You may get a sinking feeling at the begin-ning of Bangkok Dangerous when Nicolas Cage's voice-over lays out the rules of being an assassin. They're the rules about not asking questions and not getting involved with anyone – and if you're deflated when you hear them, that's because they're the same rules you hear at the beginning of every film about being an assassin: Vin Diesel recited them in last week's Babylon AD. They're also the very rules which you know will be broken before the film is over. And so it is that Bangkok Dangerous wastes no time in promising that it's going to be a clichéd genre movie about a cold-blooded murderer who learns not to be so cold-blooded. If nothing else, it keeps that promise.

It's a remake of a Thai movie from the same directors, the Pang Brothers. Another of their films, The Eye, has already been remade in Hollywood this year, so in theory Bangkok Dangerous should cement their international status. But it's so lazily mediocre that you'd think it was a homework assignment they did under protest before they were allowed out to play football.

Cage's character has no background, less personality than the Terminator, and nothing distinctive about him except his bizarre haircut. He decides to accept, yes, "one last job" before retirement, so he flies to Bangkok where he's employed by a similarly anonymous gangster to kill four even more anonymous men. He goes about his business in such a messy, conspicuous fashion that any local thug could have done it for a fraction of the price, but Bangkok Dangerous doesn't even have the adrenalin you'd expect. For the central half-hour of the film, the action is put on hold while Cage bonds with two of the natives. One of these is a sidekick who wants to be an assassin. Cage trains him in marksmanship, but sounds less like a contract killer than an instructor at a clay-pigeon shoot. "Don't pull the trigger," he says, as if imparting arcane wisdom. "Squeeze it." I wonder how long it took the screenwriter to research that one. And then there's Cage's risible, chaste romance with a deaf-mute pharmacist. The pains the screenwriter took over this relationship are evident in their conversation during a dinner date: she giggles while Cage tries the spicy food and says, "It's, uh, hot." And what kind of hitman has to go to a chemist's for antiseptic when he cuts his arm, anyway? Can't he pack his own Savlon?

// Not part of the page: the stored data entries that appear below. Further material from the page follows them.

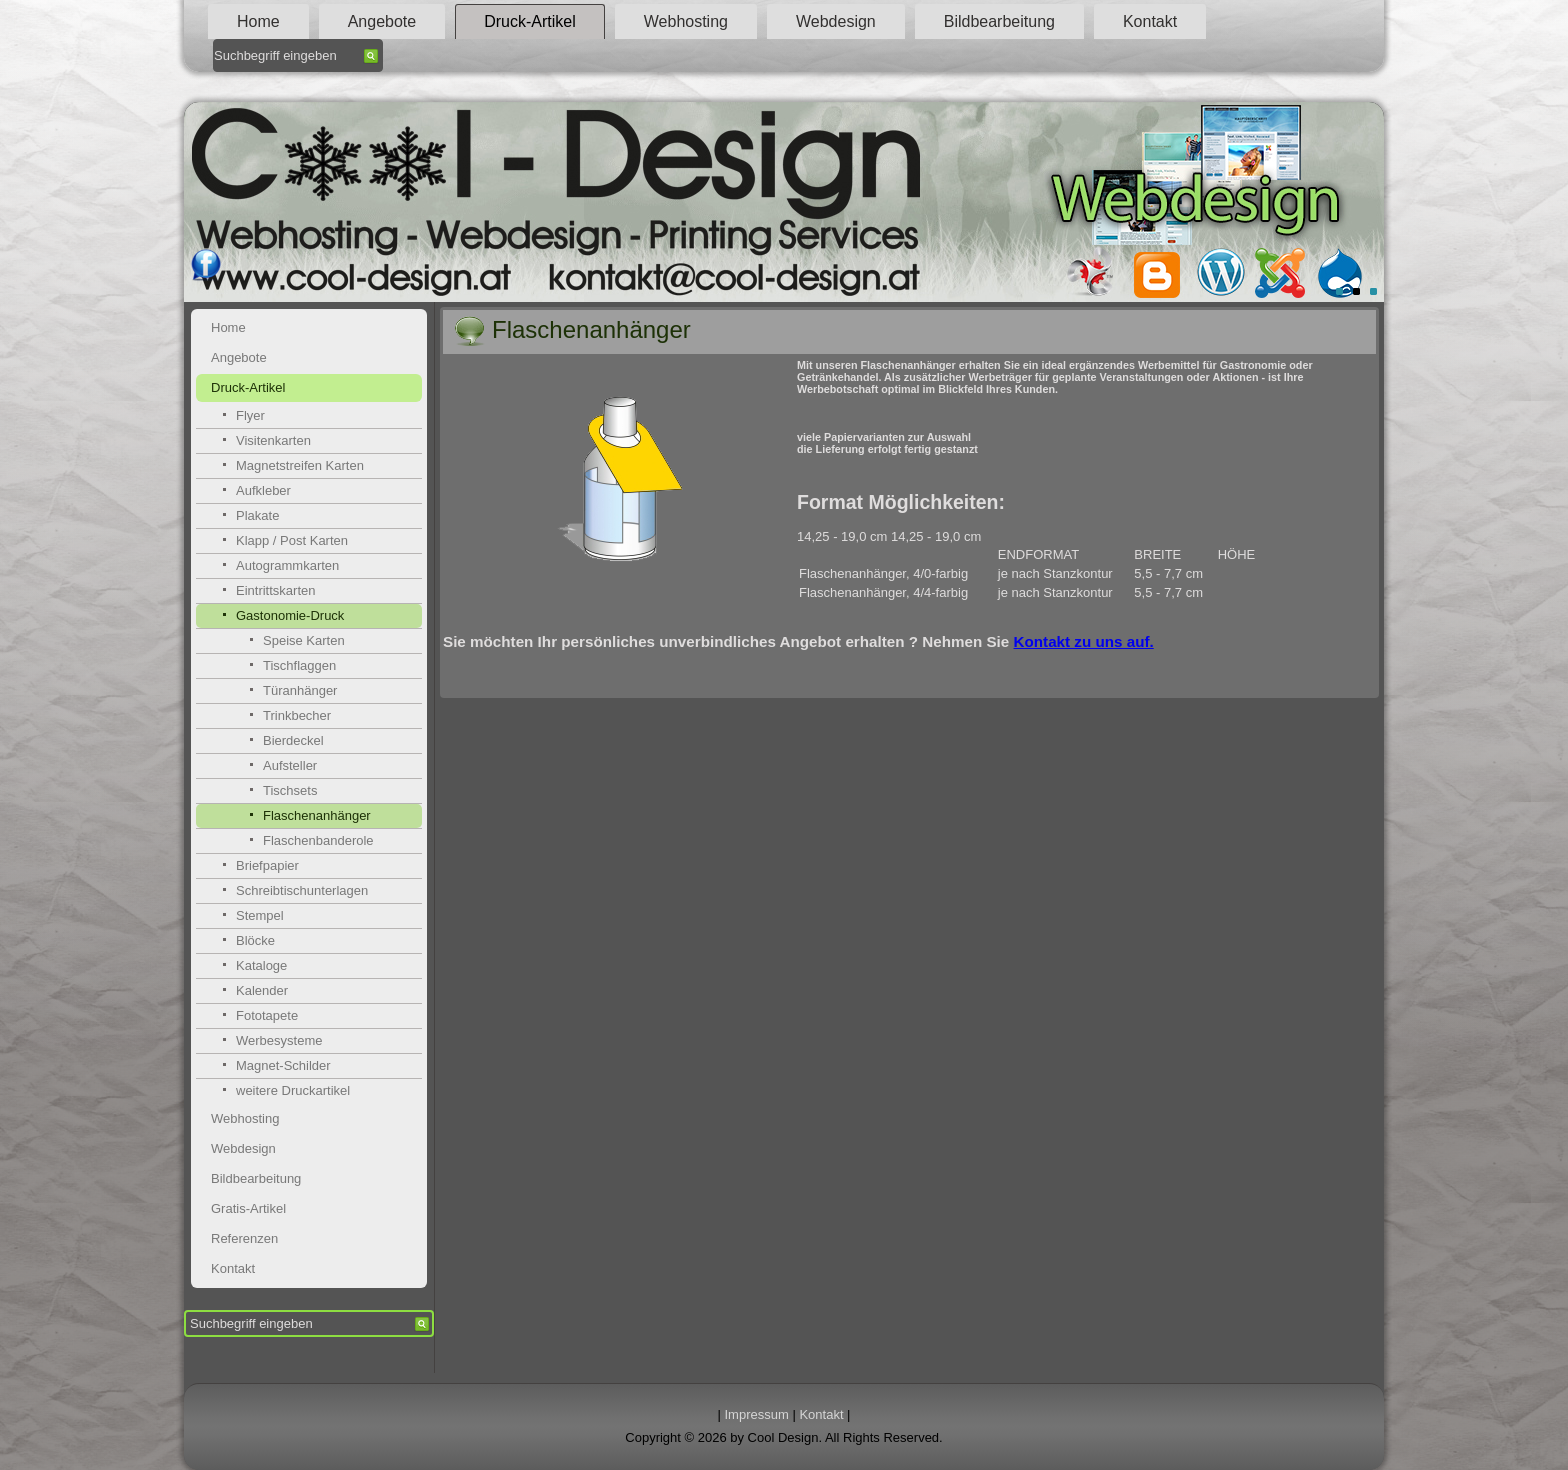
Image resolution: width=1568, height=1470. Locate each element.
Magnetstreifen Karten (300, 465)
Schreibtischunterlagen (302, 890)
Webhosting (686, 21)
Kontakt (1150, 21)
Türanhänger (300, 690)
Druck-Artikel (530, 21)
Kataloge (261, 965)
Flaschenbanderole (318, 840)
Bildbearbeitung (999, 21)
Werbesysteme (279, 1040)
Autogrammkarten (287, 565)
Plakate (257, 515)
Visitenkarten (273, 440)
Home (258, 21)
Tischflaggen (299, 665)
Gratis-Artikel (248, 1208)
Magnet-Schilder (283, 1065)
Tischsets (290, 790)
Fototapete (267, 1015)
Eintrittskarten (275, 590)
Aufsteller (290, 765)
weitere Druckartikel (293, 1090)
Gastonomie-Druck (290, 615)
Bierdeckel (293, 740)
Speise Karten (304, 640)
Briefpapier (267, 865)
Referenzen (244, 1238)
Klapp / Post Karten (292, 540)
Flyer (250, 415)
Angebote (382, 21)
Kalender (262, 990)
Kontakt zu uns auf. (1084, 641)
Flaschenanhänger (317, 815)
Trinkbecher (297, 715)
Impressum (757, 1414)
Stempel (260, 915)
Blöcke (255, 940)
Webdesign (836, 21)
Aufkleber (263, 490)
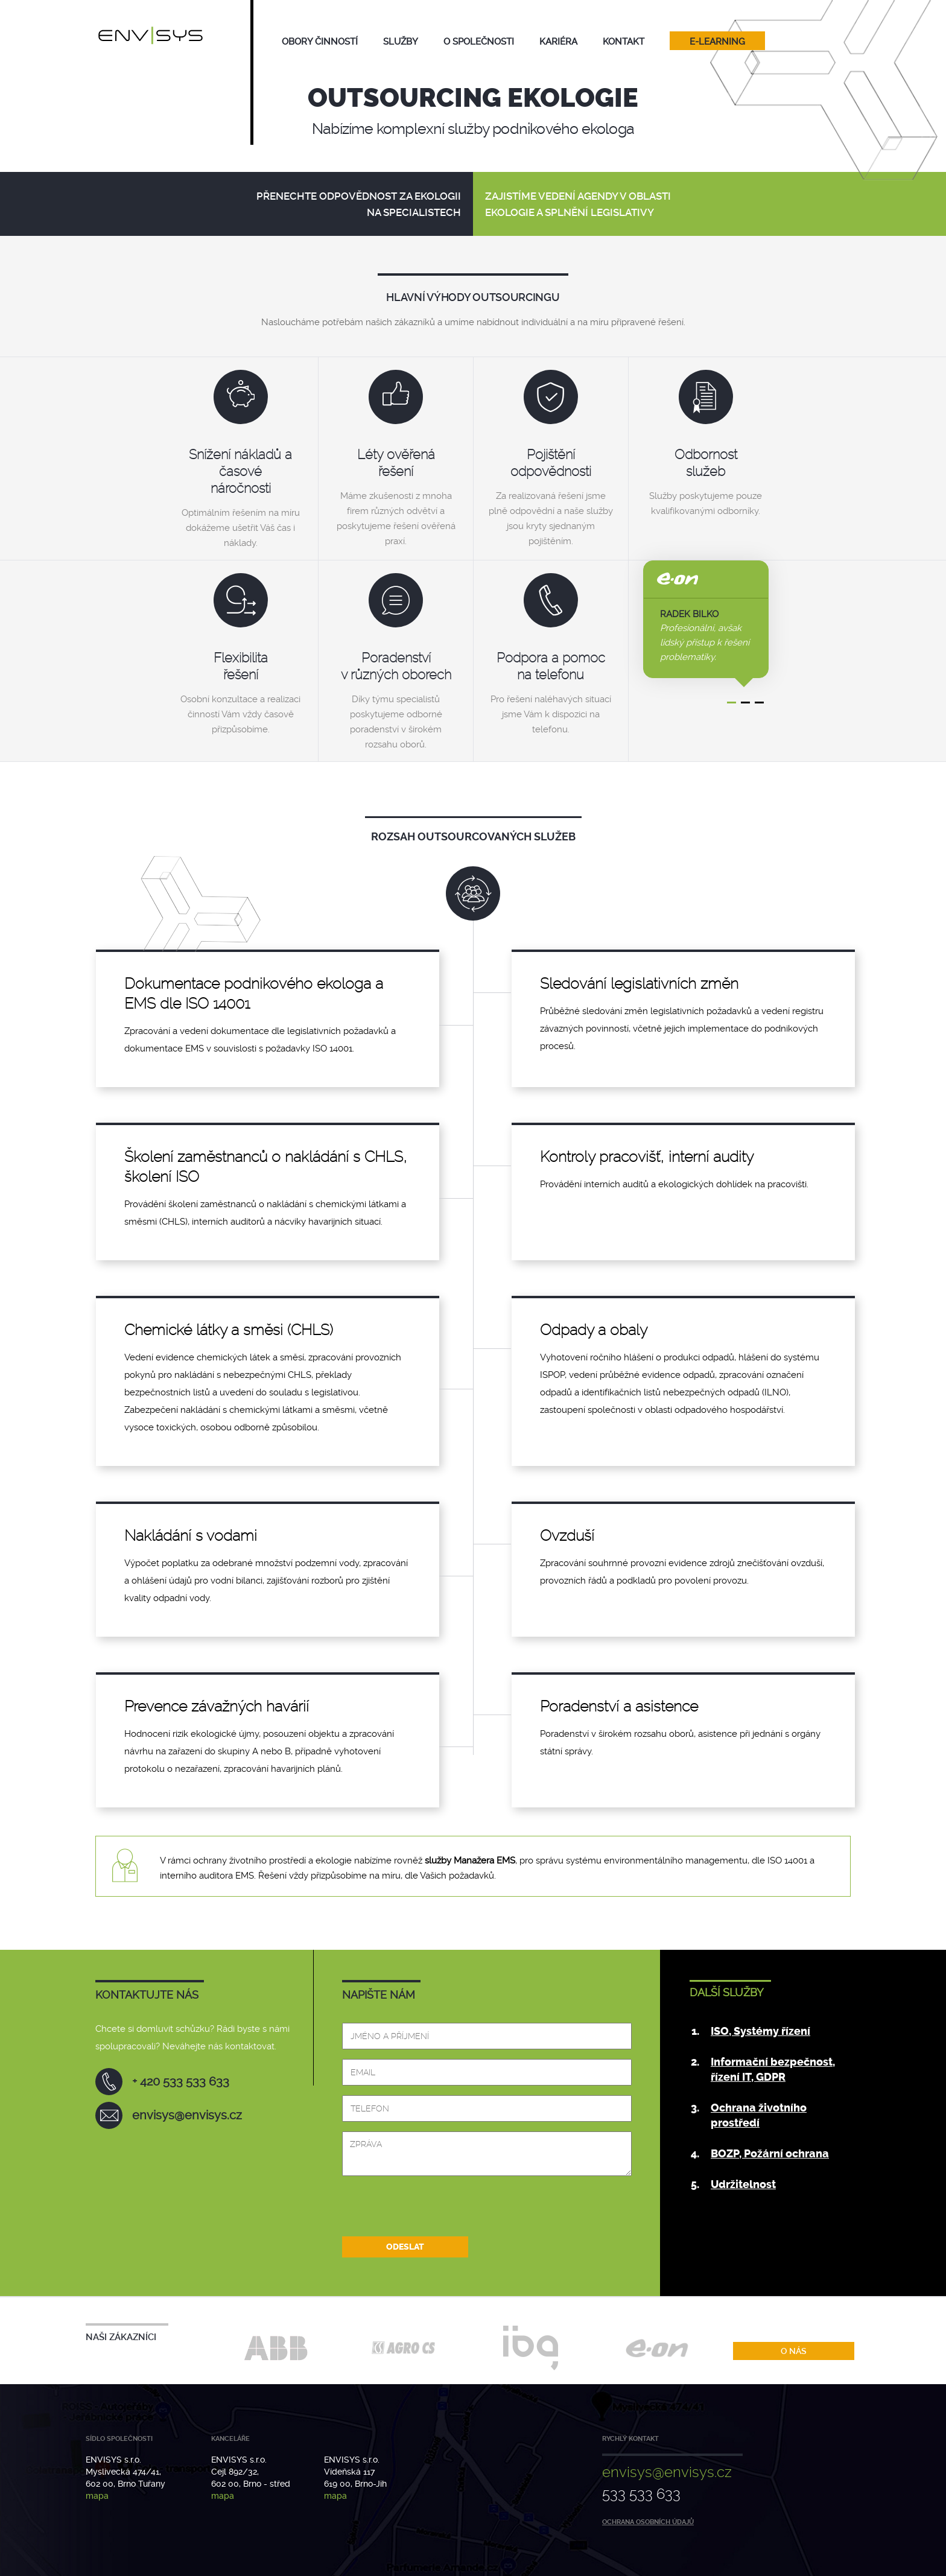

Bangkok Dangerous is reasonably competent, and it has some of the visual flair of the directors' earlier films – ie, everything looks a bit hazy – but that doesn't explain what an Oscar winner is doing in the lead role. Considering that he's already made two films with John Woo, why sign up with a pair of John Woo wannabes, in a part that would have been done better by Jason Statham or Steven Seagal? The answer becomes clear whenever Cage strips off his motorcycle leathers to show off his tight vest and well-oiled biceps. Bangkok Dangerous isn't so much a film as a very public mid-life crisis.